National Adoption Month – Delivering Hope Book Review

Delivering Hope by Jennifer Ann Holt

About the Book:
Olivia Spencer wants to be a mother more than anything else, but years of infertility have left her soul wounded and her marriage strained. Allison Campbell is a young, single woman who discovers that a moment of excitement has led to an unplanned pregnancy and overwhelming heartache. Deep love paves the way for sacrifice as the lives of these two women touch.
My Thoughts:
I thought overall, Delivering Hope was a great book to show all sides of adoption and to express the depth of feelings that each person is feeling.  It was inspiring to read about the birth mother who wasn’t just a stereotypical story.  I felt her emotions to be realistic and the situation dealt with appropriately.

As someone who has suffered through infertility myself, I felt a bit torn about my feelings on Olivia (adopted mom) section.  I felt that her feelings were a bit stereotypical   For the average person reading this book, that is fine, but as someone who has been there, lived that, it was hard.  I wasn’t emotional rather logical about the whole infertility issue.  I was frustrated because I couldn’t find out WHY my body wasn’t doing was it was supposed to.  What every other person could do without effort.  I was not bawling at church when babies cried, or yelling at friends for being pregnant.  I was thrilled for them, and jealous of the ease that it came to them, but it wasn’t heartbreaking for me.  Things were working as they were supposed to.

In terms of adoption, I have always had a very open mind about it.  As a child I always thought it would be an option to adopt a child.  I remember asking my best friend in college (who was adopted along with her 3 other siblings) if she would ever adopt a child.  I was shocked when she responded “I wouldn’t want to take a baby from another mother who was unable to physically have one herself”.  I had never thought if it that way.  So while I was very open to adoption, and had zero doubts as to whether I would feel any differently towards that child than I would a biological child, my husband and I agreed that if it came to IVF or adoption, we would spend the money and do IVF because that literally is not an option to a lot of women.

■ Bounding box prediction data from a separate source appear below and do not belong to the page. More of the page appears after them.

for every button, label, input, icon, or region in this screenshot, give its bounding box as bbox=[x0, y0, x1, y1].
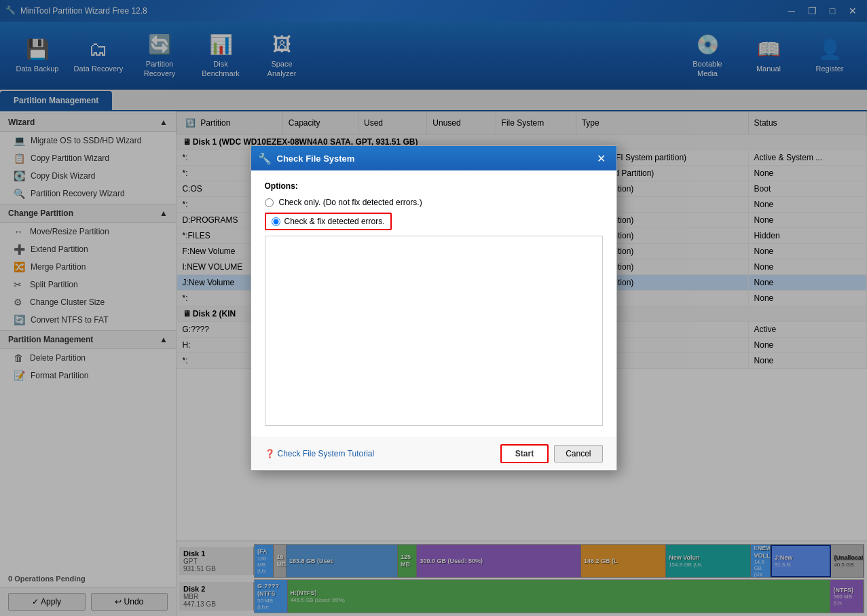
check-file-system-modal: 🔧 Check File System ✕ Options: Check onl… bbox=[251, 145, 617, 471]
modal-icon: 🔧 bbox=[258, 152, 272, 165]
modal-close-button[interactable]: ✕ bbox=[593, 150, 610, 166]
radio-option-check-only[interactable]: Check only. (Do not fix detected errors.… bbox=[265, 198, 603, 207]
options-label: Options: bbox=[265, 181, 603, 191]
radio-check-fix[interactable] bbox=[272, 217, 280, 226]
help-icon: ❓ bbox=[265, 449, 275, 458]
modal-output-area bbox=[265, 236, 603, 426]
tutorial-link[interactable]: ❓ Check File System Tutorial bbox=[265, 449, 375, 458]
modal-footer: ❓ Check File System Tutorial Start Cance… bbox=[251, 437, 616, 470]
modal-titlebar: 🔧 Check File System ✕ bbox=[251, 146, 616, 170]
modal-body: Options: Check only. (Do not fix detecte… bbox=[251, 170, 616, 437]
radio-check-only[interactable] bbox=[265, 198, 274, 207]
radio-check-fix-selected: Check & fix detected errors. bbox=[265, 213, 392, 230]
tutorial-link-label: Check File System Tutorial bbox=[278, 449, 375, 458]
modal-overlay: 🔧 Check File System ✕ Options: Check onl… bbox=[0, 0, 867, 616]
cancel-label: Cancel bbox=[566, 449, 591, 458]
radio-check-fix-label: Check & fix detected errors. bbox=[284, 217, 385, 226]
radio-option-check-fix[interactable]: Check & fix detected errors. bbox=[265, 213, 603, 230]
cancel-button[interactable]: Cancel bbox=[554, 445, 602, 463]
modal-title: Check File System bbox=[277, 153, 355, 164]
radio-check-only-label: Check only. (Do not fix detected errors.… bbox=[279, 198, 422, 207]
start-button[interactable]: Start bbox=[500, 444, 549, 463]
start-label: Start bbox=[515, 449, 534, 458]
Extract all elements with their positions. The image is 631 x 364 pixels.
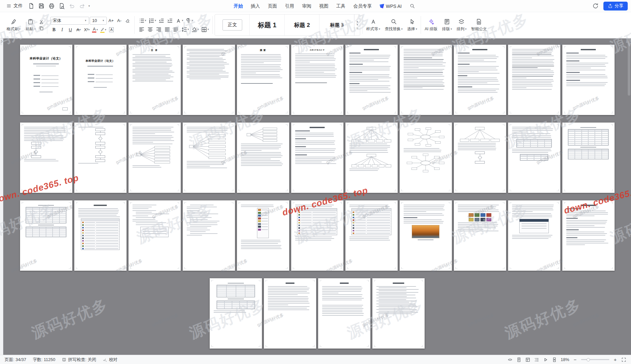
outline-view-icon[interactable] [534, 357, 539, 362]
page-thumbnail-3[interactable]: 目 录 [129, 45, 181, 115]
highlight-button[interactable]: ▾ [100, 26, 107, 34]
grow-font-button[interactable]: A+ [107, 17, 115, 24]
format-painter-button[interactable]: 格式刷▾ [4, 18, 23, 33]
align-center-button[interactable] [146, 26, 154, 33]
print-preview-button[interactable] [57, 2, 66, 11]
page-thumbnail-30[interactable] [400, 200, 452, 271]
bold-button[interactable]: B [50, 26, 58, 34]
page-thumbnail-8[interactable] [400, 45, 452, 115]
page-thumbnail-27[interactable] [237, 200, 289, 271]
page-thumbnail-14[interactable] [129, 123, 181, 193]
page-thumbnail-10[interactable] [508, 45, 560, 115]
italic-button[interactable]: I [58, 26, 66, 34]
page-thumbnail-25[interactable] [129, 200, 181, 271]
shrink-font-button[interactable]: A- [116, 17, 123, 24]
tab-5[interactable]: 审阅 [298, 1, 315, 11]
page-thumbnail-26[interactable] [183, 200, 235, 271]
page-thumbnail-21[interactable] [508, 123, 560, 193]
eye-protection-icon[interactable] [507, 357, 513, 362]
style-item-1[interactable]: 正文 [215, 14, 250, 35]
bullets-button[interactable]: ▾ [138, 17, 147, 24]
gallery-up-icon[interactable]: ▲ [356, 20, 359, 23]
page-thumbnail-9[interactable] [454, 45, 506, 115]
zoom-level[interactable]: 18% [561, 357, 569, 362]
page-thumbnail-22[interactable] [562, 123, 615, 193]
align-distribute-button[interactable] [172, 26, 180, 33]
zoom-out-button[interactable]: − [573, 357, 577, 362]
proofread-button[interactable]: 校对 [103, 357, 117, 363]
align-justify-button[interactable] [163, 26, 171, 33]
save-button[interactable] [36, 2, 46, 11]
page-thumbnail-13[interactable] [74, 123, 127, 193]
page-thumbnail-33[interactable] [562, 200, 615, 271]
spell-check-status[interactable]: 拼写检查: 关闭 [62, 357, 96, 363]
tab-9[interactable]: WPS AI [376, 1, 405, 11]
navigation-pane-collapsed[interactable]: ❯ [0, 38, 3, 355]
ai-layout-button[interactable]: AI 排版 [422, 13, 440, 36]
page-thumbnail-15[interactable] [183, 123, 235, 193]
print-button[interactable] [47, 2, 56, 11]
style-item-2[interactable]: 标题 1 [250, 14, 285, 35]
tab-4[interactable]: 引用 [281, 1, 298, 11]
superscript-button[interactable]: X²▾ [83, 26, 91, 34]
paste-button[interactable]: 粘贴▾ [23, 18, 38, 33]
strikethrough-button[interactable]: A▾ [75, 26, 82, 34]
gallery-more-icon[interactable]: ☰ [356, 27, 359, 30]
page-thumbnail-7[interactable] [345, 45, 398, 115]
borders-button[interactable]: ▾ [200, 26, 209, 33]
tab-6[interactable]: 视图 [316, 1, 332, 11]
tab-8[interactable]: 会员专享 [350, 1, 375, 11]
page-thumbnail-36[interactable] [318, 278, 370, 349]
new-document-button[interactable] [26, 2, 36, 11]
font-family-select[interactable]: 宋体▾ [50, 17, 89, 25]
font-color-button[interactable]: A ▾ [91, 26, 99, 34]
page-thumbnail-5[interactable]: 摘 要 [237, 45, 289, 115]
copy-icon[interactable] [39, 26, 44, 31]
page-thumbnail-1[interactable]: 本科毕业设计（论文） [20, 45, 72, 115]
page-thumbnail-19[interactable] [400, 123, 452, 193]
page-thumbnail-16[interactable] [237, 123, 289, 193]
tab-2[interactable]: 插入 [247, 1, 264, 11]
align-right-button[interactable] [155, 26, 163, 33]
undo-button[interactable] [67, 2, 77, 11]
show-marks-button[interactable]: ▾ [184, 17, 194, 24]
cut-icon[interactable] [39, 19, 44, 25]
gallery-down-icon[interactable]: ▼ [356, 24, 359, 26]
line-spacing-button[interactable]: ▾ [180, 26, 190, 33]
styles-button[interactable]: 样式等▾ [364, 13, 382, 36]
zoom-slider-thumb[interactable] [587, 358, 590, 361]
page-thumbnail-12[interactable] [20, 123, 72, 193]
page-thumbnail-4[interactable] [183, 45, 235, 115]
page-thumbnail-6[interactable]: ABSTRACT [291, 45, 343, 115]
menu-search-button[interactable] [406, 1, 419, 11]
tab-1[interactable]: 开始 [230, 1, 246, 11]
page-thumbnail-11[interactable] [562, 45, 615, 115]
fullscreen-play-icon[interactable] [543, 357, 548, 362]
page-thumbnail-35[interactable] [264, 278, 316, 349]
vertical-scrollbar[interactable] [628, 40, 630, 96]
tab-7[interactable]: 工具 [333, 1, 349, 11]
page-thumbnail-31[interactable] [454, 200, 506, 271]
increase-indent-button[interactable] [166, 17, 174, 24]
tab-3[interactable]: 页面 [264, 1, 281, 11]
arrange-button[interactable]: 排列▾ [454, 13, 469, 36]
underline-button[interactable]: U [67, 26, 74, 34]
decrease-indent-button[interactable] [157, 17, 165, 24]
nav-expand-icon[interactable]: ❯ [0, 38, 3, 44]
page-thumbnail-23[interactable] [20, 200, 72, 271]
file-menu-button[interactable]: 文件 [3, 2, 26, 10]
page-thumbnail-20[interactable] [454, 123, 506, 193]
numbering-button[interactable]: ▾ [148, 17, 157, 24]
fit-page-icon[interactable] [552, 357, 557, 362]
quick-access-dropdown[interactable]: ▾ [87, 4, 91, 8]
font-size-select[interactable]: 10▾ [90, 17, 107, 25]
layout-button[interactable]: 排版▾ [440, 13, 454, 36]
find-replace-button[interactable]: 查找替换▾ [383, 13, 405, 36]
page-thumbnail-17[interactable] [291, 123, 343, 193]
style-item-4[interactable]: 标题 3 [319, 14, 354, 35]
page-thumbnail-24[interactable] [74, 200, 127, 271]
smart-doc-button[interactable]: 智能公文 [469, 13, 489, 36]
web-layout-icon[interactable] [525, 357, 530, 362]
page-thumbnail-32[interactable] [508, 200, 560, 271]
page-thumbnail-29[interactable] [345, 200, 398, 271]
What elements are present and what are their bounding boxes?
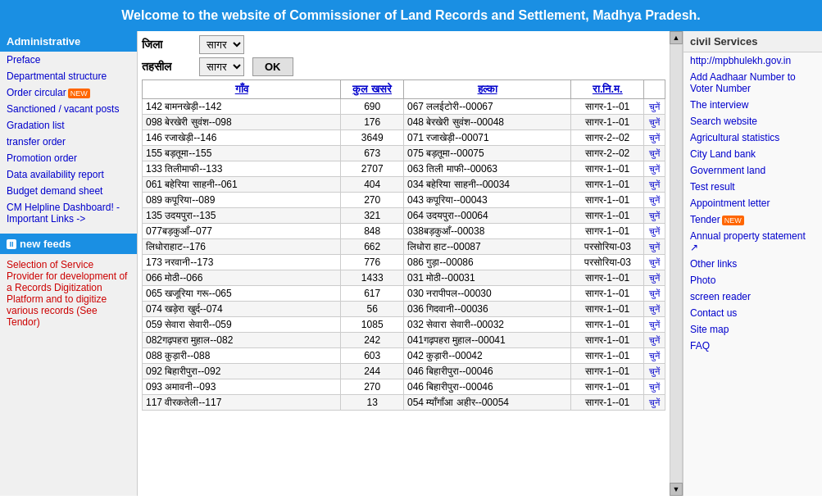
choose-link-7[interactable]: चुनें [649, 211, 660, 220]
table-row: 155 बड़तूमा--155 673 075 बड़तूमा--00075 … [143, 146, 665, 161]
choose-link-1[interactable]: चुनें [649, 117, 660, 127]
scroll-up-arrow[interactable]: ▲ [670, 31, 683, 44]
cell-action-9[interactable]: चुनें [644, 239, 665, 255]
header-halka: हल्का [403, 80, 570, 99]
cell-ranm-19: सागर-1--01 [571, 395, 644, 411]
right-link-1[interactable]: Add Aadhaar Number to Voter Number [683, 69, 822, 97]
table-row: 074 खड़ेरा खुर्द--074 56 036 गिदवानी--00… [143, 302, 665, 317]
right-link-14[interactable]: Contact us [683, 305, 822, 321]
choose-link-16[interactable]: चुनें [649, 351, 660, 361]
cell-halka-15: 041गढ़पहरा मुहाल--00041 [403, 333, 570, 348]
sidebar-link-3[interactable]: Sanctioned / vacant posts [0, 101, 137, 117]
right-link-15[interactable]: Site map [683, 321, 822, 338]
right-link-6[interactable]: Government land [683, 162, 822, 179]
cell-khasra-17: 244 [341, 364, 404, 379]
cell-halka-7: 064 उदयपुरा--00064 [403, 208, 570, 224]
cell-action-14[interactable]: चुनें [644, 317, 665, 333]
cell-action-17[interactable]: चुनें [644, 364, 665, 379]
right-sidebar-title: civil Services [683, 31, 822, 52]
right-link-2[interactable]: The interview [683, 97, 822, 113]
cell-action-13[interactable]: चुनें [644, 302, 665, 317]
sidebar-link-8[interactable]: Budget demand sheet [0, 183, 137, 199]
cell-action-12[interactable]: चुनें [644, 286, 665, 302]
cell-action-11[interactable]: चुनें [644, 270, 665, 286]
right-link-12[interactable]: Photo [683, 272, 822, 288]
header-khasra: कुल खसरे [341, 80, 404, 99]
table-row: 077बड़कुआँ--077 848 038बड़कुआँ--00038 सा… [143, 224, 665, 239]
sidebar-link-6[interactable]: Promotion order [0, 150, 137, 166]
cell-action-18[interactable]: चुनें [644, 379, 665, 395]
scroll-down-arrow[interactable]: ▼ [670, 483, 683, 496]
cell-khasra-18: 270 [341, 379, 404, 395]
sidebar-link-7[interactable]: Data availability report [0, 166, 137, 183]
choose-link-18[interactable]: चुनें [649, 382, 660, 392]
cell-action-19[interactable]: चुनें [644, 395, 665, 411]
header-ranm: रा.नि.म. [571, 80, 644, 99]
choose-link-9[interactable]: चुनें [649, 242, 660, 252]
right-link-3[interactable]: Search website [683, 113, 822, 129]
right-link-11[interactable]: Other links [683, 256, 822, 272]
choose-link-5[interactable]: चुनें [649, 179, 660, 189]
sidebar-link-1[interactable]: Departmental structure [0, 68, 137, 84]
cell-village-8: 077बड़कुआँ--077 [143, 224, 341, 239]
right-link-7[interactable]: Test result [683, 179, 822, 195]
right-link-16[interactable]: FAQ [683, 338, 822, 354]
choose-link-14[interactable]: चुनें [649, 320, 660, 329]
cell-ranm-18: सागर-1--01 [571, 379, 644, 395]
cell-halka-10: 086 गुड़ा--00086 [403, 255, 570, 270]
choose-link-2[interactable]: चुनें [649, 133, 660, 143]
district-select[interactable]: सागर [199, 35, 244, 54]
cell-action-15[interactable]: चुनें [644, 333, 665, 348]
sidebar-link-9[interactable]: CM Helpline Dashboard! - Important Links… [0, 199, 137, 227]
cell-khasra-8: 848 [341, 224, 404, 239]
sidebar-link-0[interactable]: Preface [0, 52, 137, 68]
sidebar-link-2[interactable]: Order circularNEW [0, 84, 137, 101]
cell-action-16[interactable]: चुनें [644, 348, 665, 364]
choose-link-4[interactable]: चुनें [649, 164, 660, 174]
choose-link-12[interactable]: चुनें [649, 288, 660, 298]
choose-link-3[interactable]: चुनें [649, 148, 660, 158]
cell-action-2[interactable]: चुनें [644, 130, 665, 146]
right-link-4[interactable]: Agricultural statistics [683, 129, 822, 146]
cell-action-4[interactable]: चुनें [644, 161, 665, 177]
choose-link-13[interactable]: चुनें [649, 304, 660, 314]
right-link-8[interactable]: Appointment letter [683, 195, 822, 211]
cell-action-0[interactable]: चुनें [644, 99, 665, 115]
sidebar-link-5[interactable]: transfer order [0, 134, 137, 150]
cell-khasra-6: 270 [341, 193, 404, 208]
cell-khasra-19: 13 [341, 395, 404, 411]
cell-village-2: 146 रजाखेड़ी--146 [143, 130, 341, 146]
choose-link-8[interactable]: चुनें [649, 226, 660, 236]
new-feeds-content[interactable]: Selection of Service Provider for develo… [0, 254, 137, 333]
cell-village-15: 082गढ़पहरा मुहाल--082 [143, 333, 341, 348]
cell-action-6[interactable]: चुनें [644, 193, 665, 208]
right-link-9[interactable]: TenderNEW [683, 211, 822, 228]
cell-action-3[interactable]: चुनें [644, 146, 665, 161]
right-link-13[interactable]: screen reader [683, 288, 822, 305]
right-link-5[interactable]: City Land bank [683, 146, 822, 162]
cell-action-8[interactable]: चुनें [644, 224, 665, 239]
cell-ranm-13: सागर-1--01 [571, 302, 644, 317]
choose-link-11[interactable]: चुनें [649, 273, 660, 283]
choose-link-17[interactable]: चुनें [649, 366, 660, 376]
right-link-0[interactable]: http://mpbhulekh.gov.in [683, 52, 822, 69]
tehsil-select[interactable]: सागर [199, 57, 244, 76]
choose-link-6[interactable]: चुनें [649, 195, 660, 205]
choose-link-19[interactable]: चुनें [649, 397, 660, 407]
header-action [644, 80, 665, 99]
sidebar-link-4[interactable]: Gradation list [0, 117, 137, 134]
choose-link-15[interactable]: चुनें [649, 335, 660, 345]
cell-action-10[interactable]: चुनें [644, 255, 665, 270]
cell-khasra-4: 2707 [341, 161, 404, 177]
cell-khasra-1: 176 [341, 115, 404, 130]
cell-halka-11: 031 मोठी--00031 [403, 270, 570, 286]
cell-ranm-6: सागर-1--01 [571, 193, 644, 208]
right-link-10[interactable]: Annual property statement ↗ [683, 228, 822, 256]
cell-action-5[interactable]: चुनें [644, 177, 665, 193]
choose-link-10[interactable]: चुनें [649, 257, 660, 267]
cell-action-1[interactable]: चुनें [644, 115, 665, 130]
choose-link-0[interactable]: चुनें [649, 102, 660, 111]
cell-ranm-5: सागर-1--01 [571, 177, 644, 193]
cell-action-7[interactable]: चुनें [644, 208, 665, 224]
ok-button[interactable]: OK [252, 57, 293, 76]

While trying to conceive  I was always told that I would miss out on the bonding experience by not being pregnant myself.  While pregnant, I kept waiting for this magic moment to happen.  I will be honest, I didn’t really feel a very strong connection to my child until I was home, my husband was back at work, and it was just the two of us.  His life depended on me.  He was my sole responsibility.  I then learned that it is not giving birth to a child that makes you a parent, but the raising and caring for a child that bonds you for life.


November is National Adoption Month. To help raise awareness about adoption, and to support the National Council For Adoption’s (NCFA) “The Hope Challenge”, author Jennifer Ann Holt announces that for every paperback copy of her novel Delivering Hope that sells during the month of November, $2.50 will be donated to “The Hope Challenge”. Combined with the William E. Simon Foundation’s challenge grant which was awarded to NCFA, this will equate to $5 for every book sold during November going to the fundraising effort that will support NCFA’s 2012-2013 iChooseAdoption project, which aims to reach
young women facing unintended pregnancy with the positive option of adoption. Funds can also be used to support NCFA’s foster care and inter country adoption programs.